A bird flu virus that's sweeping across the U.S. is rapidly becoming the country's worst outbreak, having already killed over 37 million chickens and turkeys and with more deaths expected through next month as farmers perform mass culls across the Midwest.
Under guidance of the federal government, farms must destroy entire commercial flocks if just one bird tests positive for the virus, to stop the spread. That's leading to distressing scenes across rural America. In Iowa, millions of animals in vast barns are suffocated in high temperatures or with poisonous foam. In Wisconsin, lines of dump trucks have taken days to collect masses of bird carcasses and pile them in unused fields. Neighbors live with the stench of the decaying birds.
Nationwide, the crisis is hurting egg-laying hens and turkeys the most, with the disease largely being propagated by migrating wild birds that swarm above farms and leave droppings that get tracked into poultry houses. That's probably how the virus contaminated egg operations in Iowa, which produce liquid and powdered eggs that go into restaurant omelets or boxed cake mixes.
Under the same migration paths lie Minnesota's turkey farms, which supply everything from deli meats for submarine sandwiches to whole birds for the holidays.
Cases in Minnesota have leveled off after rapidly spreading in April. More than 2.8 million birds have been infected or killed, most of them at commercial turkey operations. Minnesota is the nation's leading turkey producer.

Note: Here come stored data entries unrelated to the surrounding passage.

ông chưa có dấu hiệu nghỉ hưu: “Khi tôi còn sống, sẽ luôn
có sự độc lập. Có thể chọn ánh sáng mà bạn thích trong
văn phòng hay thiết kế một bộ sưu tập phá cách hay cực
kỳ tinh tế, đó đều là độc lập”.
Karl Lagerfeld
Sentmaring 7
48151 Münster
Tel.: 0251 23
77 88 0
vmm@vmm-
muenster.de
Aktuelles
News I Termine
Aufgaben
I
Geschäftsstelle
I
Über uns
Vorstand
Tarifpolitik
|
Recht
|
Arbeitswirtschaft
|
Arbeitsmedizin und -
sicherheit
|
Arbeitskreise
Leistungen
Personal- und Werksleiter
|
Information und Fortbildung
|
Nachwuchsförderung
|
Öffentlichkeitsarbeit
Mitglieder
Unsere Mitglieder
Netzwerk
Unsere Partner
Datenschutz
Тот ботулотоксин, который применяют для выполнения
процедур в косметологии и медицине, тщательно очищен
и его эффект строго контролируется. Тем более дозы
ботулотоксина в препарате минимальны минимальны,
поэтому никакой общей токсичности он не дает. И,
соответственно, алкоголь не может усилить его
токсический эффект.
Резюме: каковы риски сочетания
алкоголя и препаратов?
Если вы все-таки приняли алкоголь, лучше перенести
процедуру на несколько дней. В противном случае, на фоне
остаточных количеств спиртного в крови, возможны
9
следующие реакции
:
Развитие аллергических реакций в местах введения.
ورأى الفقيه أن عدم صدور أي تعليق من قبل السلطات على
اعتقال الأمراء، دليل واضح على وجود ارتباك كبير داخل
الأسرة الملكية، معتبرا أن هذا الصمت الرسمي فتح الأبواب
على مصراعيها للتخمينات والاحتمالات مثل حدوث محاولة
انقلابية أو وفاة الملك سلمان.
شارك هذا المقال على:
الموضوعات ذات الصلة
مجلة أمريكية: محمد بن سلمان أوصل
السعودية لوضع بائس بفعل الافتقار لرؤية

Prices for poultry products are soaring to records, adding to the fastest pace of U.S. inflation in four decades. The supply deficits triggered by the flu also come as world food prices reach new highs. From the war in Ukraine to adverse weather for crops, it's all throwing supply chains into turmoil and compounding the crisis that's pushed millions of people into hunger since the start of the pandemic.
"Just when you thought it couldn't get any worse, here comes the bird flu," said Karyn Rispoli, an egg market reporter at commodity researcher Urner Barry.
Wholesale egg prices touched a record $2.90 a dozen in April in government data. Whole turkeys touched an all-time high $1.47 a pound according to Urner Barry.
The last time bird flu hit the U.S. in 2015, it took the lives of about 50 million animals by the end of the season and cost the federal government over $1 billion , as it handles killing and burying of birds. At the time, the industry beefed up its biosecurity around poultry houses, installing sound canons to repel wild birds, or even carwashes so that farm trucks wouldn't bring contamination from one farm to another, so that there wouldn't be a repeat.
This time around, even with that better biosecurity, the industry has failed to prevent the transmission from wild birds, said Michelle Kromm, an executive consultant for the Minnesota Turkey Growers Association. As a precaution, farmers are supposed to go through a laborious process of completely changing their clothing and shoes before entering barns, and making sure all supplies and tools are clean.
Yet weather and migration patterns are making it easier for the virus to win this year. Rare spring snowstorms originated in the Midwest and traveled up the East Coast, and the cold, wet weather kept the virus alive for longer, helping it spread.
The flu this year is also more lethal than in the past. The deaths so far this season are tracking above previous outbreaks at 37 million chickens and turkeys. The United States' flock of egg-laying hens totals more than 300 million birds.
"We all need to maintain really high awareness that the environment is contaminated," said Beth Thompson, a veterinarian at the Minnesota Board of Animal Health. The weather "needs to warm up and dry out to kill that virus that's sitting out there."